The past couple of years have been difficult for Bakken producers. Crude prices are down and the economics of drilling and completion are tough to make work outside the four “core” counties in North Dakota. And in those counties, producers have faced a shortfall in natural gas processing and NGL takeaway capacity, which has resulted in more flaring and fewer well completions. But relief has arrived! New processing plants are coming online and ONEOK’s new Elk Creek y-grade pipeline has just started up — it should resolve the y-grade takeaway issue for a long time to come. Also, by allowing additional ethane to be recovered rather than rejected into the gas stream, the new facilities will also reduce the Btu content for gas flowing into Northern Border, the largest gas takeaway pipe out of the Bakken. Northern Border has been struggling with Btu content issues and is reported to be considering a new, tight Btu spec. All in all, it is a good-news story for the Bakken.


There is not enough y-grade to go around for all the new fractionators coming online.

There’s a backstory on this one. In 2018 the NGL market hit a wall, maxing out fractionator capacity. Spot fractionation fees shot up and strange things happened to NGL price differentials (see We’re Not in Kansas Anymore). So the industry responded. A lot. In addition to 475 Mb/d of new Mont Belvieu frac capacity already on track for completion during 2019, 845 Mb/d of additional fractionation was announced for Mont Belvieu and a whopping 1.0 MMb/d of new capacity is being planned from Corpus Christi to Texas City. In our mid-range y-grade production forecast, that’s enough fractionation capacity to last beyond 2025. Which makes us believe that surplus capacity will push fractionation rates lower over the next few years, perhaps a lot lower. Assuming of course that all that capacity gets built. Eventually the capacity will fill up, but it’s going to take a long while.
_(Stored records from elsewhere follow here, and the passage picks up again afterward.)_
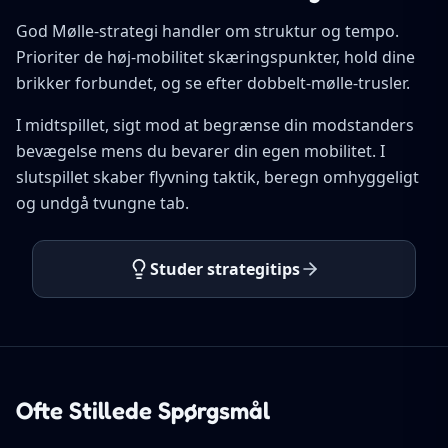
God Mølle-strategi handler om struktur og tempo.
Prioriter de høj-mobilitet skæringspunkter, hold dine
brikker forbundet, og se efter dobbelt-mølle-trusler.
I midtspillet, sigt mod at begrænse din modstanders
bevægelse mens du bevarer din egen mobilitet. I
slutspillet skaber flyvning taktik, beregn omhyggeligt
og undgå tvungne tab.
Studer strategitips
Ofte Stillede Spørgsmål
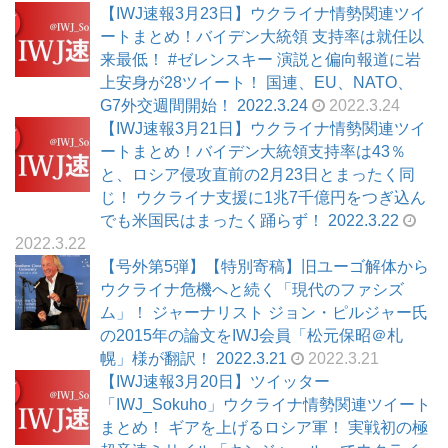
【IWJ速報3月23日】ウクライナ情勢関連ツイ
ートまとめ！バイデン大統領 支持率は就任以
来最低！ #ゼレンスキー 演説と偏向報道に岩
上安身が28ツイート！ 国連、EU、NATO、
G7外交週間開始！ 2022.3.24
2022.3.24
【IWJ速報3月21日】ウクライナ情勢関連ツイ
ートまとめ！バイデン大統領支持率は43％
と、ロシア侵攻直前の2月23日とまったく同
じ！ ウクライナ支援に1兆7千億円をつぎ込ん
でも米国民はまったく踊らず！ 2022.3.22
2022.3.22
【号外第5弾】【特別寄稿】旧ユーゴ解体から
ウクライナ危機へと続く「現代のファシズ
ム」！ ジャーナリスト ジョン・ピルジャー氏
の2015年の論文をIWJ会員「松元保昭＠札
幌」様が翻訳！ 2022.3.21
2022.3.21
【IWJ速報3月20日】ツイッター
「IWJ_Sokuho」ウクライナ情勢関連ツイート
まとめ！ ギアを上げるロシア軍！ 実戦初の極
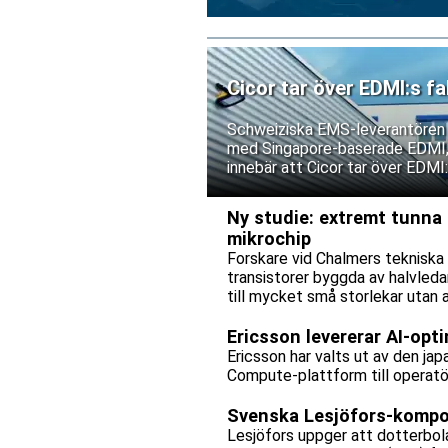
Cicor tar över EDMI:s fa
Asien
Schweiziska EMS-leverantören C
med Singapore-baserade EDMI, e
innebär att Cicor tar över EDMI
bolagen tecknar ett långsiktigt 
Ny studie: extremt tunna 
mikrochip
Forskare vid Chalmers tekniska
transistorer byggda av halvleda
till mycket små storlekar utan
mikrochip kan bli både snabbare
av.
Ericsson levererar AI-op
Ericsson har valts ut av den 
Compute-plattform till operatöre
Svenska Lesjöfors-kompon
Lesjöfors uppger att dotterbol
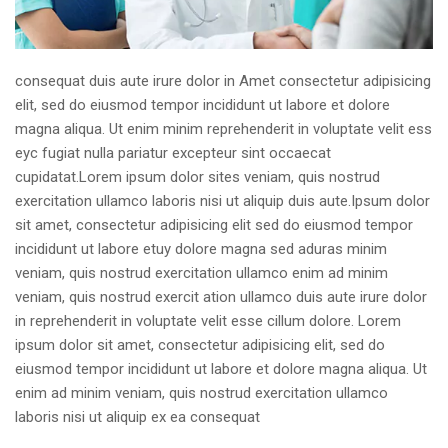
consequat duis aute irure dolor in Amet consectetur adipisicing
elit, sed do eiusmod tempor incididunt ut labore et dolore
magna aliqua. Ut enim minim reprehenderit in voluptate velit ess
eyc fugiat nulla pariatur excepteur sint occaecat
cupidatat.Lorem ipsum dolor sites veniam, quis nostrud
exercitation ullamco laboris nisi ut aliquip duis aute.Ipsum dolor
sit amet, consectetur adipisicing elit sed do eiusmod tempor
incididunt ut labore etuy dolore magna sed aduras minim
veniam, quis nostrud exercitation ullamco enim ad minim
veniam, quis nostrud exercit ation ullamco duis aute irure dolor
in reprehenderit in voluptate velit esse cillum dolore. Lorem
ipsum dolor sit amet, consectetur adipisicing elit, sed do
eiusmod tempor incididunt ut labore et dolore magna aliqua. Ut
enim ad minim veniam, quis nostrud exercitation ullamco
laboris nisi ut aliquip ex ea consequat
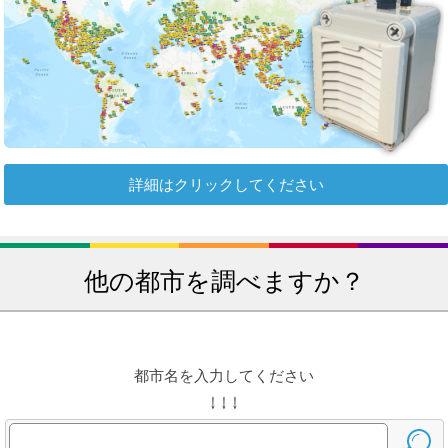
詳細はクリックしてください
他の都市を調べますか？
都市名を入力してください
↓ ↓ ↓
U.S. LNG will get exported, even if the global gas market is glutted.

Ever since the LNG arb to Asia and Europe collapsed during the summer of 2019, this issue has been hotly debated in the RBN network. If the economics for exporting LNG go underwater in 2020, will cargoes get cancelled (as might seem likely) or will the LNG be exported anyway, due to a combination of onerous contract cancellation provisions, sunk cost economics for terminal capacity and shipping (i.e., a shipper loses less by not cancelling), and likely spot-price behavior both in the U.S. and globally? Our prediction? We think the volumes are going to move offshore come hell or high water, as we say in Texas. In other words, few cancellations. Which is one piece of good news that U.S. gas markets can look forward to in 2020. The bad news falls to LNG shippers that don’t have their cargoes placed. The spot LNG market could get very ugly.


Shale is not over, but it is going to be much more difficult to get projects done.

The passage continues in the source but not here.